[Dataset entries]
■ ■ ■ ■ ■ ■ ■
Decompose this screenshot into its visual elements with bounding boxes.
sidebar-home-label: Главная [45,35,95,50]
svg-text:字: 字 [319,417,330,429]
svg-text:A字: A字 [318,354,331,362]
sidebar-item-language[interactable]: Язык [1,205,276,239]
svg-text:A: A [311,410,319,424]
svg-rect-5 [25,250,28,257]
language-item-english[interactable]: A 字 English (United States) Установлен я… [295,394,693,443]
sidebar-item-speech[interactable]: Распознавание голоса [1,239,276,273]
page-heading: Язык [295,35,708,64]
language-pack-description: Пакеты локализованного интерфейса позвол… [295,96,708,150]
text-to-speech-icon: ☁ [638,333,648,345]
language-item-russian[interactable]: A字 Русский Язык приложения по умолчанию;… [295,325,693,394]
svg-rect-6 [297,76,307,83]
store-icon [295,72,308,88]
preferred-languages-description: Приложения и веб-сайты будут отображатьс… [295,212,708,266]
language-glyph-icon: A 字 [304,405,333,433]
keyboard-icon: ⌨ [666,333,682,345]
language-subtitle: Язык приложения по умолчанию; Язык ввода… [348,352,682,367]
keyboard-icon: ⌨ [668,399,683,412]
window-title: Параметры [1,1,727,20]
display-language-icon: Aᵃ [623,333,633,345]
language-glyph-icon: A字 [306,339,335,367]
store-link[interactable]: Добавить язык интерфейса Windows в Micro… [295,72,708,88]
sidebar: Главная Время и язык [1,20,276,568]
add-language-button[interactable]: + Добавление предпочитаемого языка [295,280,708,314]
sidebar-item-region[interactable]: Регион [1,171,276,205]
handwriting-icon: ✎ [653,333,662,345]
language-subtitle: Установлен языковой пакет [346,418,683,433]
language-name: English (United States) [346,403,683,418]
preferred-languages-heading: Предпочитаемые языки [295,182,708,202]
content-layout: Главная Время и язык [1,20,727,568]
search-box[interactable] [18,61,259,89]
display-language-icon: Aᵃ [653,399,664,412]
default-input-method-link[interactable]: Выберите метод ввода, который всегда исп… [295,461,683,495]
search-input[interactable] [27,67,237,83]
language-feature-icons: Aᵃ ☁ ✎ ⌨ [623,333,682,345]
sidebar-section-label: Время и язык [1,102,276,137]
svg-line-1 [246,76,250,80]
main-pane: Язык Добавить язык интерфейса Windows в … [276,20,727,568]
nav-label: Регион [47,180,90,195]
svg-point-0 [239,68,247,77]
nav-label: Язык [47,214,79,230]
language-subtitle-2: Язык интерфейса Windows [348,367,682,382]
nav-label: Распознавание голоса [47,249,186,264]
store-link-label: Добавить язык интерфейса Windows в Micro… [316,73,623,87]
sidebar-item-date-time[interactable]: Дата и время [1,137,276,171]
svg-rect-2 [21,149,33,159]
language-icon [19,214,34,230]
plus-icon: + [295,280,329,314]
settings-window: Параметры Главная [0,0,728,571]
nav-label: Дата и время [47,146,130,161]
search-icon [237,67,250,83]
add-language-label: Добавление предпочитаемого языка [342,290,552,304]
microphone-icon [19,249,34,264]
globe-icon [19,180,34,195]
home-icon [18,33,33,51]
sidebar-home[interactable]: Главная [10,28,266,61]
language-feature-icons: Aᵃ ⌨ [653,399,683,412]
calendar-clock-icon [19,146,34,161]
■ ■ ■ ■ ■ ■ ■
• **What to produce**: Take the records above and return them exactly as written.

• **Written reply**:
Decompose this screenshot into its visual elements with bounding boxes.
sidebar-home-label: Главная [45,35,95,50]
svg-text:字: 字 [319,417,330,429]
svg-text:A字: A字 [318,354,331,362]
sidebar-item-language[interactable]: Язык [1,205,276,239]
svg-text:A: A [311,410,319,424]
svg-rect-5 [25,250,28,257]
language-item-english[interactable]: A 字 English (United States) Установлен я… [295,394,693,443]
sidebar-item-speech[interactable]: Распознавание голоса [1,239,276,273]
page-heading: Язык [295,35,708,64]
language-pack-description: Пакеты локализованного интерфейса позвол… [295,96,708,150]
text-to-speech-icon: ☁ [638,333,648,345]
language-item-russian[interactable]: A字 Русский Язык приложения по умолчанию;… [295,325,693,394]
svg-rect-6 [297,76,307,83]
store-icon [295,72,308,88]
preferred-languages-description: Приложения и веб-сайты будут отображатьс… [295,212,708,266]
language-glyph-icon: A 字 [304,405,333,433]
keyboard-icon: ⌨ [666,333,682,345]
language-subtitle: Язык приложения по умолчанию; Язык ввода… [348,352,682,367]
keyboard-icon: ⌨ [668,399,683,412]
window-title: Параметры [1,1,727,20]
display-language-icon: Aᵃ [623,333,633,345]
language-glyph-icon: A字 [306,339,335,367]
store-link[interactable]: Добавить язык интерфейса Windows в Micro… [295,72,708,88]
sidebar: Главная Время и язык [1,20,276,568]
add-language-button[interactable]: + Добавление предпочитаемого языка [295,280,708,314]
sidebar-item-region[interactable]: Регион [1,171,276,205]
handwriting-icon: ✎ [653,333,662,345]
language-subtitle: Установлен языковой пакет [346,418,683,433]
language-name: English (United States) [346,403,683,418]
preferred-languages-heading: Предпочитаемые языки [295,182,708,202]
content-layout: Главная Время и язык [1,20,727,568]
search-box[interactable] [18,61,259,89]
display-language-icon: Aᵃ [653,399,664,412]
default-input-method-link[interactable]: Выберите метод ввода, который всегда исп… [295,461,683,495]
search-input[interactable] [27,67,237,83]
language-feature-icons: Aᵃ ☁ ✎ ⌨ [623,333,682,345]
sidebar-section-label: Время и язык [1,102,276,137]
svg-line-1 [246,76,250,80]
main-pane: Язык Добавить язык интерфейса Windows в … [276,20,727,568]
nav-label: Регион [47,180,90,195]
svg-point-0 [239,68,247,77]
nav-label: Язык [47,214,79,230]
language-subtitle-2: Язык интерфейса Windows [348,367,682,382]
nav-label: Распознавание голоса [47,249,186,264]
store-link-label: Добавить язык интерфейса Windows в Micro… [316,73,623,87]
sidebar-item-date-time[interactable]: Дата и время [1,137,276,171]
svg-rect-2 [21,149,33,159]
language-icon [19,214,34,230]
plus-icon: + [295,280,329,314]
settings-window: Параметры Главная [0,0,728,571]
nav-label: Дата и время [47,146,130,161]
search-icon [237,67,250,83]
add-language-label: Добавление предпочитаемого языка [342,290,552,304]
microphone-icon [19,249,34,264]
globe-icon [19,180,34,195]
home-icon [18,33,33,51]
sidebar-home[interactable]: Главная [10,28,266,61]
language-feature-icons: Aᵃ ⌨ [653,399,683,412]
calendar-clock-icon [19,146,34,161]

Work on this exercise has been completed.